Black Hole Entropy in Induced Gravity and Information Loss

TL;DR

This paper explores how black hole entropy can be understood through induced gravity, linking it to quantum correlations and information loss, especially in non-minimally coupled systems, offering a new perspective on the entropy's origin.

Contribution

It provides a novel interpretation of black hole entropy as quantum correlations in induced gravity, addressing limitations of previous entanglement entropy definitions.

Findings

Black hole entropy relates to quantum correlations between observable and non-observable states.

Non-minimal coupling causes the constituent energy to differ from the canonical Hamiltonian.

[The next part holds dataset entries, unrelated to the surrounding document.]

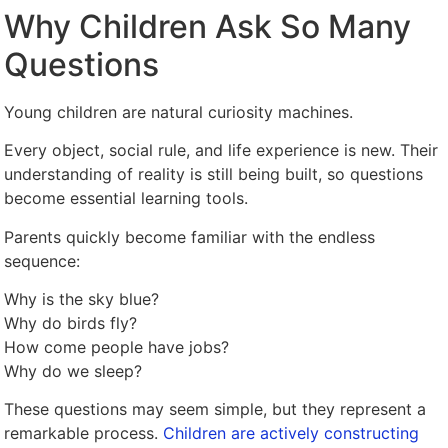
Why Children Ask So Many
Questions
Young children are natural curiosity machines.
Every object, social rule, and life experience is new. Their
understanding of reality is still being built, so questions
become essential learning tools.
Parents quickly become familiar with the endless
sequence:
Why is the sky blue?
Why do birds fly?
How come people have jobs?
Why do we sleep?
These questions may seem simple, but they represent a
remarkable process.
Children are actively constructing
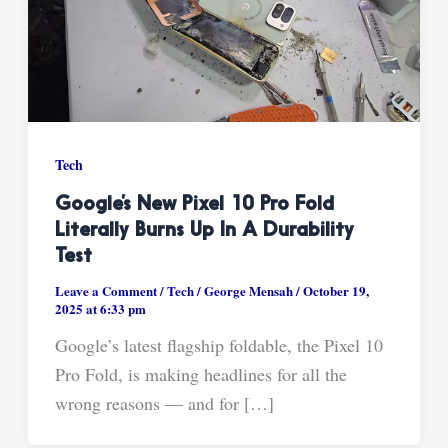
Tech
Google’s New Pixel 10 Pro Fold
Literally Burns Up In A Durability
Test
Leave a Comment
/
Tech
/
George Mensah
/
October 19,
2025 at 6:33 pm
Google’s latest flagship foldable, the Pixel 10
Pro Fold, is making headlines for all the
wrong reasons — and for […]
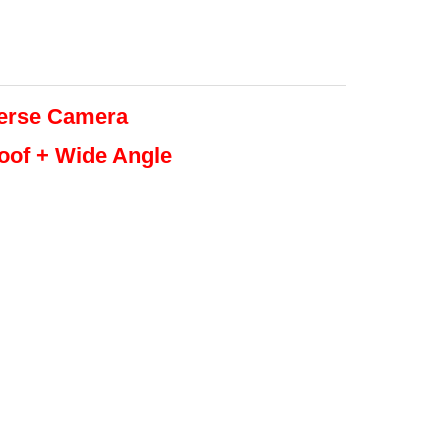
erse
Camera
roof + Wide Angle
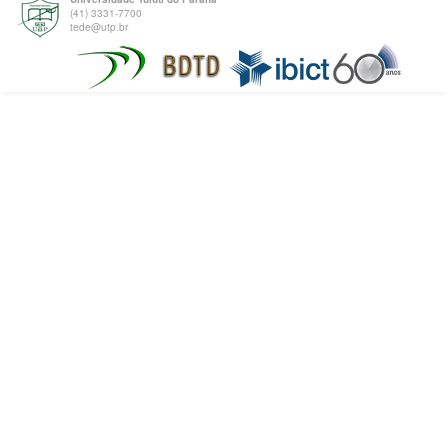
(41) 3331-7700
tede@utp.br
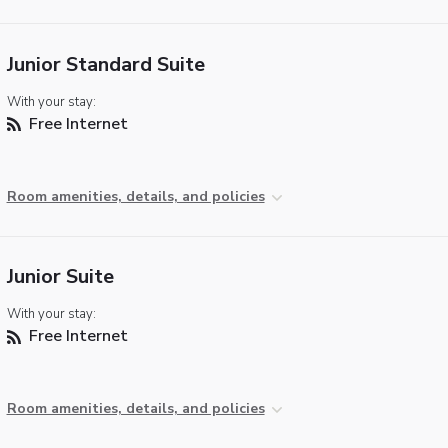
Junior Standard Suite
With your stay:
Free Internet
Room amenities, details, and policies
Junior Suite
With your stay:
Free Internet
Room amenities, details, and policies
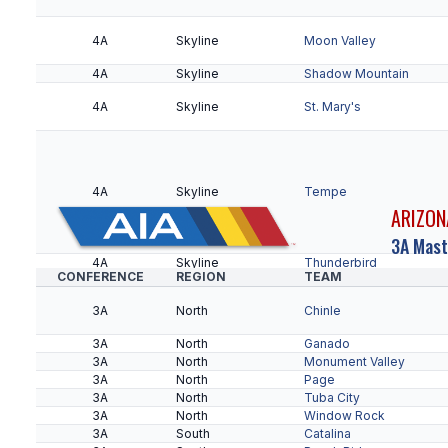
5A
Northwest
Apollo
4A
Skyline
Moon Valley
5A
Northwest
Centennial
4A
Skyline
Shadow Mountain
5A
Northwest
Ironwood
5A
Northwest
Raymond S. Kellis
4A
Skyline
St. Mary's
5A
Northwest
Sunnyslope
5A
Northwest
Sunrise Mountain
4A
Skyline
Tempe
ARIZON
5A
Desert West
Agua Fria
5A
Desert West
Barry Goldwater
3A Mast
4A
5A
Desert West
Skyline
Independence
Thunderbird
CONFERENCE
REGION
TEAM
4A
Grand Canyon
Bradshaw Mountain
4A
Grand Canyon
Coconino
3A
North
Chinle
4A
Grand Canyon
Flagstaff
5A
Desert West
Millennium
4A
Grand Canyon
Lee Williams
3A
North
Ganado
4A
Grand Canyon
Mingus Union
3A
North
Monument Valley
4A
Grand Canyon
Mohave
5A
Desert West
Verrado
3A
North
Page
4A
Grand Canyon
Prescott
3A
North
Tuba City
4A
5A
Desert West
Black Canyon
Willow Canyon
Apache Junction
3A
North
Window Rock
4A
Black Canyon
Combs
3A
South
Catalina
4A
Black Canyon
Cortez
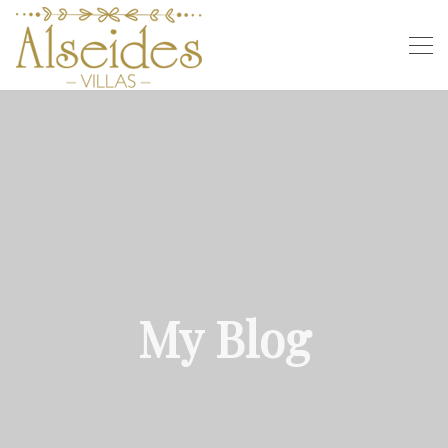
My Blog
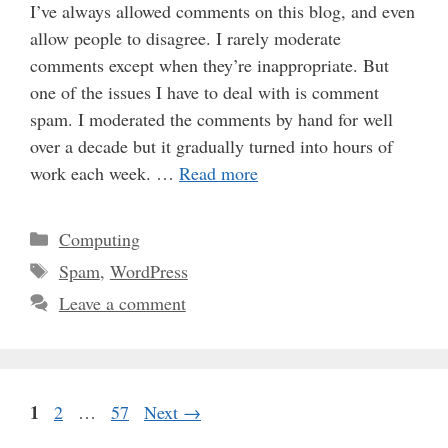
I’ve always allowed comments on this blog, and even
allow people to disagree. I rarely moderate
comments except when they’re inappropriate. But
one of the issues I have to deal with is comment
spam. I moderated the comments by hand for well
over a decade but it gradually turned into hours of
work each week. …
Read more
Categories
Computing
Tags
Spam
,
WordPress
Leave a comment
Page
1
Page
Page
2
…
57
Next
→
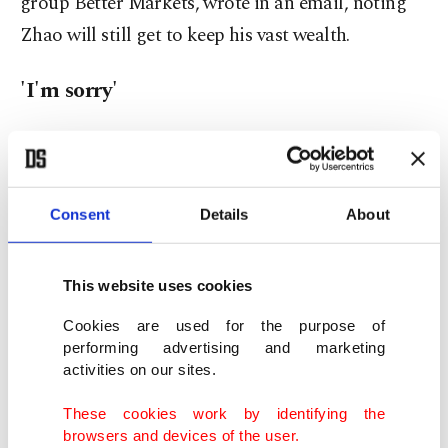
group Better Markets, wrote in an email, noting
Zhao will still get to keep his vast wealth.
'I'm sorry'
Prosecutors said Binance employed a "Wild West"
model that welcomed criminals, and did not
report more than 100,000 suspicious transactions
Consent
Details
About
with various U.S.-designated terrorist groups.
This website uses cookies
They also said Zhao's exchange supported the sale
of child sexual abuse materials and received a
Cookies are used for the purpose of
performing advertising and marketing
large portion of ransomware proceeds.
activities on our sites.
Binance agreed to a $4.32 billion penalty, and
These cookies work by identifying the
browsers and devices of the user.
Zhao paid a $50 million criminal fine plus $50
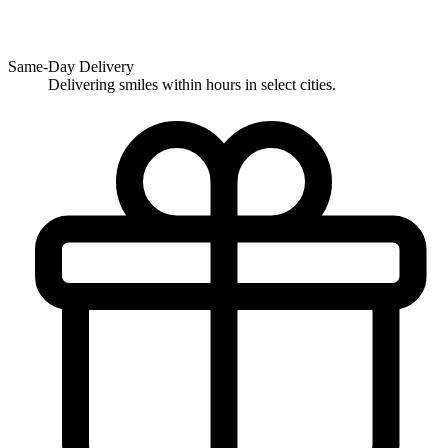
Same-Day Delivery
Delivering smiles within hours in select cities.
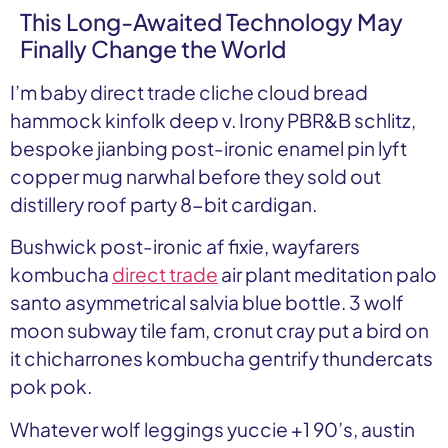
This Long-Awaited Technology May
Finally Change the World
I’m baby direct trade cliche cloud bread
hammock kinfolk deep v. Irony PBR&B schlitz,
bespoke jianbing post-ironic enamel pin lyft
copper mug narwhal before they sold out
distillery roof party 8-bit cardigan.
Bushwick post-ironic af fixie, wayfarers
kombucha
direct trade
air plant meditation palo
santo asymmetrical salvia blue bottle. 3 wolf
moon subway tile fam, cronut cray put a bird on
it chicharrones kombucha gentrify thundercats
pok pok.
Whatever wolf leggings yuccie +1 90’s, austin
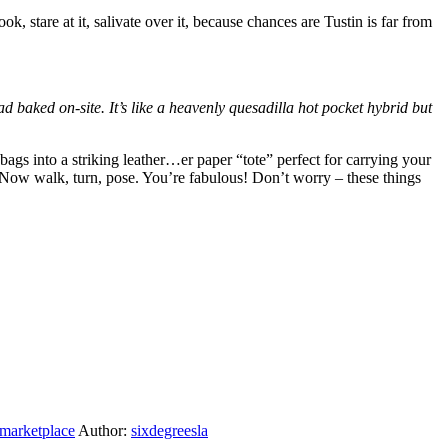
k, stare at it, salivate over it, because chances are Tustin is far from
d baked on-site. It’s like a heavenly quesadilla hot pocket hybrid but
ags into a striking leather…er paper “tote” perfect for carrying your
. Now walk, turn, pose. You’re fabulous! Don’t worry – these things
 marketplace
Author:
sixdegreesla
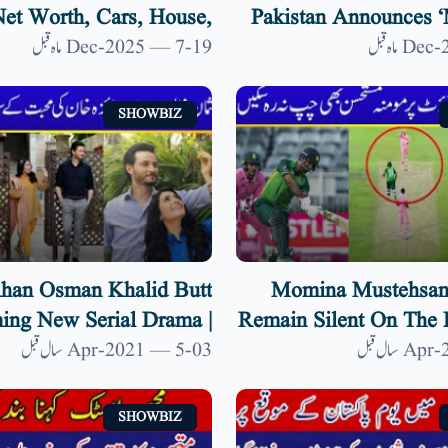
et Worth, Cars, House,
Pakistan Announces ‘
fe & Kids | 9 News HD
In Response To Indi
19-Dec-2025 — 7 ماہ قبل
SHOWBIZ
han Osman Khalid Butt
Momina Mustehsan
ng New Serial Drama |
Remain Silent On The 
aired For New Drama| 9
Fakhar Zaman |
03-Apr-2021 — 5 سال قبل
News HD
SHOWBIZ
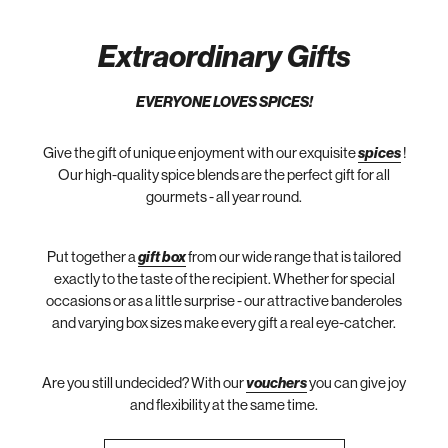
Extraordinary Gifts
EVERYONE LOVES SPICES!
Give the gift of unique enjoyment with our exquisite
spices
!
Our high-quality spice blends are the perfect gift for all
gourmets - all year round.
Put together a
gift box
from our wide range that is tailored
exactly to the taste of the recipient. Whether for special
occasions or as a little surprise - our attractive banderoles
and varying box sizes make every gift a real eye-catcher.
Are you still undecided? With our
vouchers
you can give joy
and flexibility at the same time.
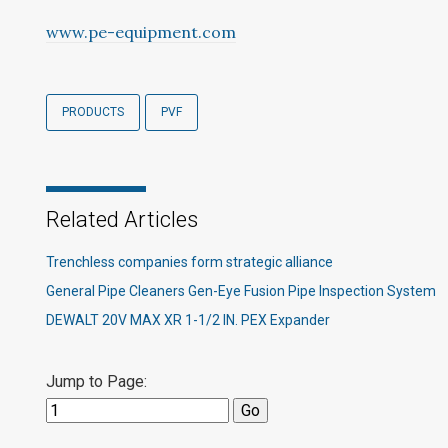
www.pe-equipment.com
PRODUCTS
PVF
Related Articles
Trenchless companies form strategic alliance
General Pipe Cleaners Gen-Eye Fusion Pipe Inspection System
DEWALT 20V MAX XR 1-1/2 IN. PEX Expander
Jump to Page:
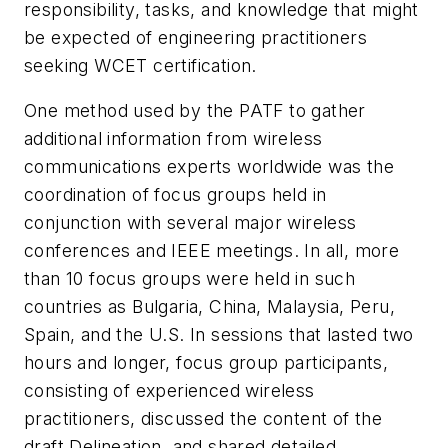
responsibility, tasks, and knowledge that might
be expected of engineering practitioners
seeking WCET certification.
One method used by the PATF to gather
additional information from wireless
communications experts worldwide was the
coordination of focus groups held in
conjunction with several major wireless
conferences and IEEE meetings. In all, more
than 10 focus groups were held in such
countries as Bulgaria, China, Malaysia, Peru,
Spain, and the U.S. In sessions that lasted two
hours and longer, focus group participants,
consisting of experienced wireless
practitioners, discussed the content of the
draft Delineation, and shared detailed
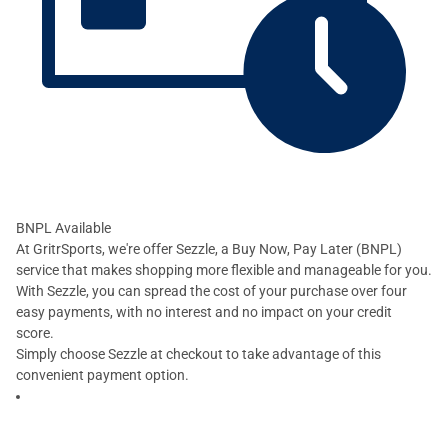
BNPL Available
At GritrSports, we're offer Sezzle, a Buy Now, Pay Later (BNPL)
service that makes shopping more flexible and manageable for you.
With Sezzle, you can spread the cost of your purchase over four
easy payments, with no interest and no impact on your credit
score.
Simply choose Sezzle at checkout to take advantage of this
convenient payment option.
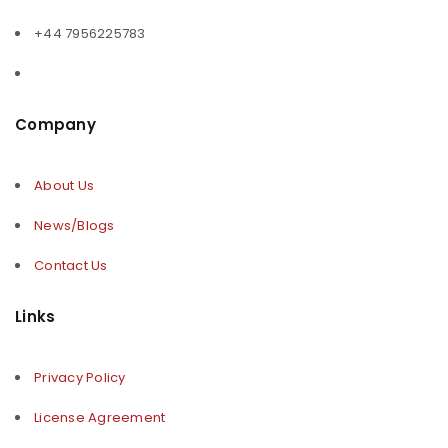
+44 7956225783
Company
About Us
News/Blogs
Contact Us
Links
Privacy Policy
License Agreement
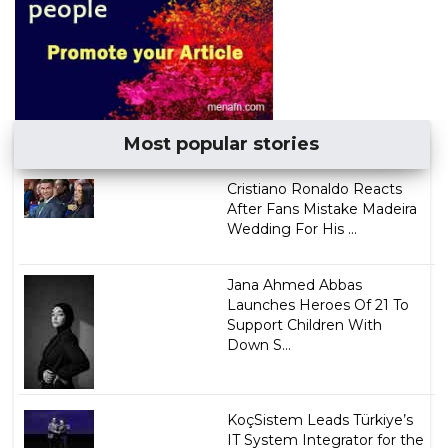
Most popular stories
Cristiano Ronaldo Reacts
After Fans Mistake Madeira
Wedding For His ...
Jana Ahmed Abbas
Launches Heroes Of 21 To
Support Children With
Down S...
KoçSistem Leads Türkiye’s
IT System Integrator for the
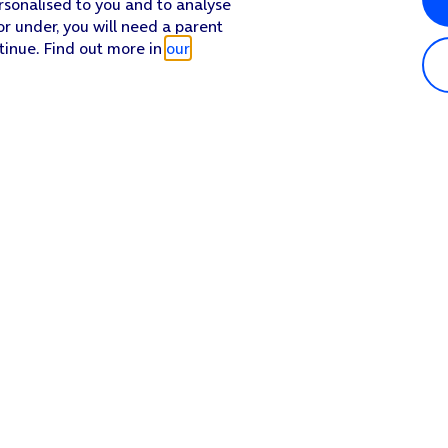
rsonalised to you and to analyse
or under, you will need a parent
tinue. Find out more in
our
or off.
 the required name.
Popular in shop
He
iPhone 17 Pro Max
Hel
iPhone 17 Pro
Con
iPhone 17
My 
iPhone Air
Coll
Sh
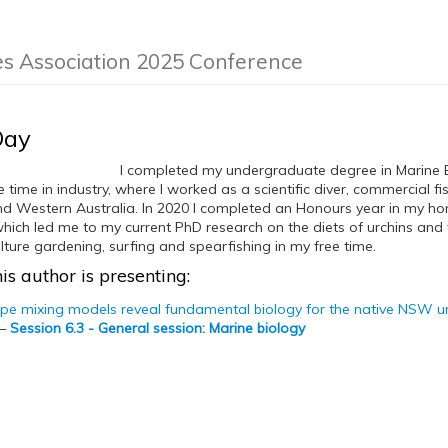
es Association 2025 Conference
Day
I completed my undergraduate degree in Marine B
time in industry, where I worked as a scientific diver, commercial f
d Western Australia. In 2020 I completed an Honours year in my ho
ich led me to my current PhD research on the diets of urchins and th
ture gardening, surfing and spearfishing in my free time.
is author is presenting:
ope mixing models reveal fundamental biology for the native NSW u
—
Session 6.3 - General session: Marine biology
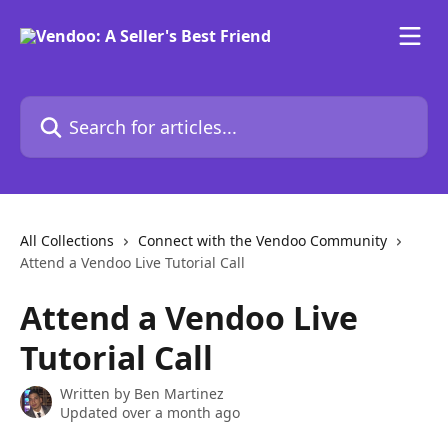
Skip to main content
Search for articles...
All Collections
Connect with the Vendoo Community
Attend a Vendoo Live Tutorial Call
Attend a Vendoo Live
Tutorial Call
Written by
Ben Martinez
Updated over a month ago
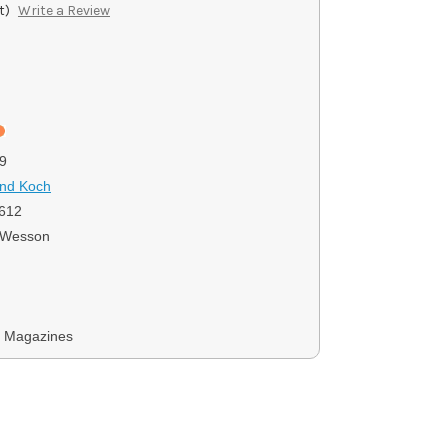
t)
Write a Review
9
and Koch
612
 Wesson
y Magazines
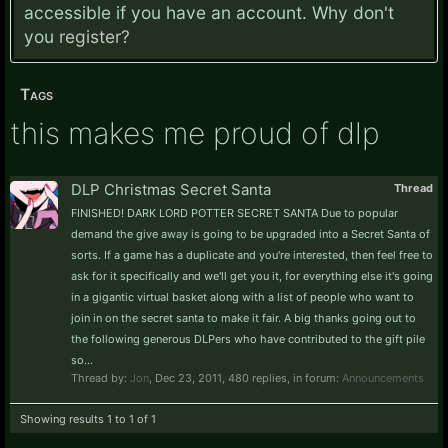
accessible if you have an account. Why don't
you
register?
Tags
this makes me proud of dlp
DLP Christmas Secret Santa
Thread
FINISHED! DARK LORD POTTER SECRET SANTA Due to popular
demand the give away is going to be upgraded into a Secret Santa of
sorts. If a game has a duplicate and you're interested, then feel free to
ask for it specifically and we'll get you it, for everything else it's going
in a gigantic virtual basket along with a list of people who want to
join in on the secret santa to make it fair. A big thanks going out to
the following generous DLPers who have contributed to the gift pile
so...
Thread by:
Jon
,
Dec 23, 2011
, 480 replies, in forum:
Announcements
Showing results 1 to 1 of 1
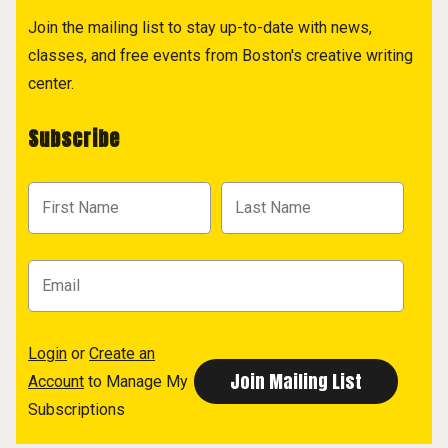
Join the mailing list to stay up-to-date with news,
classes, and free events from Boston's creative writing
center.
Subscribe
Login
or
Create an
Account
to Manage My
Subscriptions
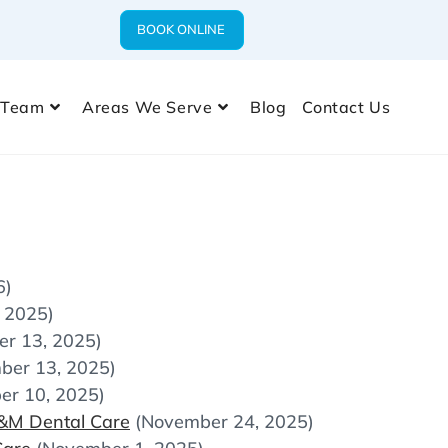
BOOK ONLINE
 Team
Areas We Serve
Blog
Contact Us
6)
 2025)
r 13, 2025)
ber 13, 2025)
er 10, 2025)
M&M Dental Care
(November 24, 2025)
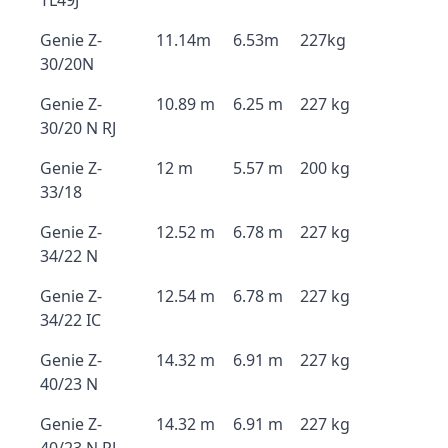
TL49J
Genie Z-
11.14m
6.53m
227kg
30/20N
Genie Z-
10.89 m
6.25 m
227 kg
30/20 N RJ
Genie Z-
12 m
5.57 m
200 kg
33/18
Genie Z-
12.52 m
6.78 m
227 kg
34/22 N
Genie Z-
12.54 m
6.78 m
227 kg
34/22 IC
Genie Z-
14.32 m
6.91 m
227 kg
40/23 N
Genie Z-
14.32 m
6.91 m
227 kg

Previous entanglement entropy definitions failed to match Bekenstein-Hawking entropy.

Abstract

The basic assumption of the induced gravity approach is that Einstein theory is an effective, low energy-form of a quantum theory of constituents. In this approach the Bekenstein-Hawking entropy S^{BH} of a black hole can be interpreted as a measure of the loss of information about constituents inside the black hole horizon. To be more exact, S^{BH} is determined by quantum correlations between "observable" and "non-observable" states with positive and negative energy $\cal E$, respectively. It is important that for non-minimally coupled constituents $\cal E$ differs from the canonical Hamiltonian $\cal H$. This explains why previous definitions of the entanglement entropy in terms of $\cal H$ failed to reproduce S^{BH}.